* _Your task_:
Among the entries below, please show each line that carries the word "LPAV".

------------

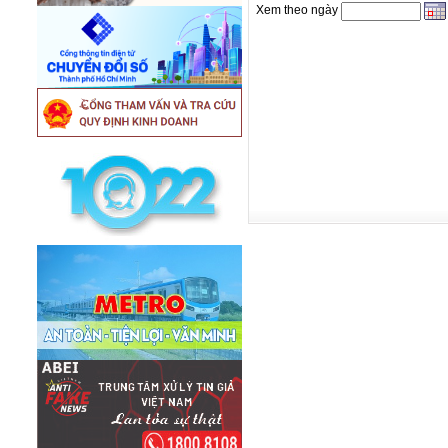
Xem theo ngày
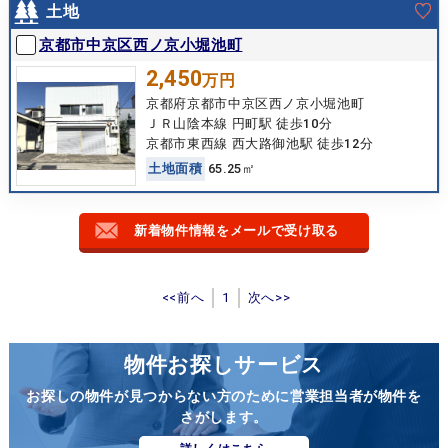
土地
京都市中京区西ノ京小堀池町
2,450
万円
京都府京都市中京区西ノ京小堀池町
ＪＲ山陰本線 円町駅 徒歩10分
京都市東西線 西大路御池駅 徒歩12分
土
地
面
積
65.25㎡
新着物件情報をメールで受け取る
<<前へ
1
次へ>>
物件お探しサービス
お探しの物件が見つからない方のために営業担当者が物件を
さがします。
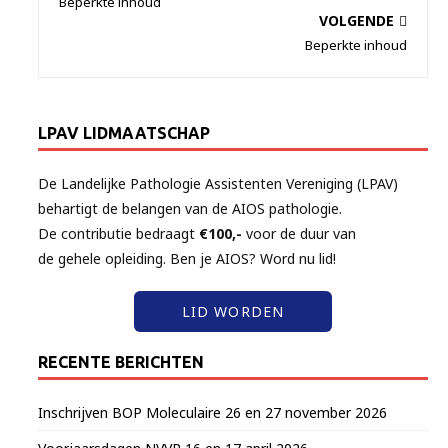
Beperkte inhoud
VOLGENDE
Beperkte inhoud
LPAV LIDMAATSCHAP
De Landelijke Pathologie Assistenten Vereniging (LPAV)
behartigt de belangen van de AIOS pathologie.
De contributie bedraagt
€100,-
voor de duur van
de gehele opleiding. Ben je AIOS? Word nu lid!
LID WORDEN
RECENTE BERICHTEN
Inschrijven BOP Moleculaire 26 en 27 november 2026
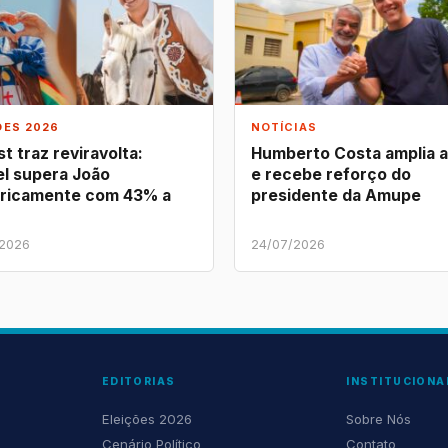
ÕES 2026
NOTÍCIAS
t traz reviravolta:
Humberto Costa amplia 
l supera João
e recebe reforço do
ricamente com 43% a
presidente da Amupe
/2026
24/07/2026
EDITORIAS
INSTITUCIONA
Eleições 2026
Sobre Nós
Cenário Político
Contato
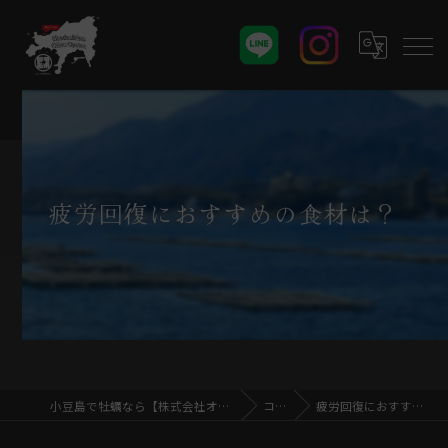
疲労回復におすすめの食材は？
小豆島で牡蠣なら【株式会社オリーブオイスター】
コラム
疲労回復におすすめの食材は？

------------

* _Result of the task_:
LPAV LIDMAATSCHAP
De Landelijke Pathologie Assistenten Vereniging (LPAV)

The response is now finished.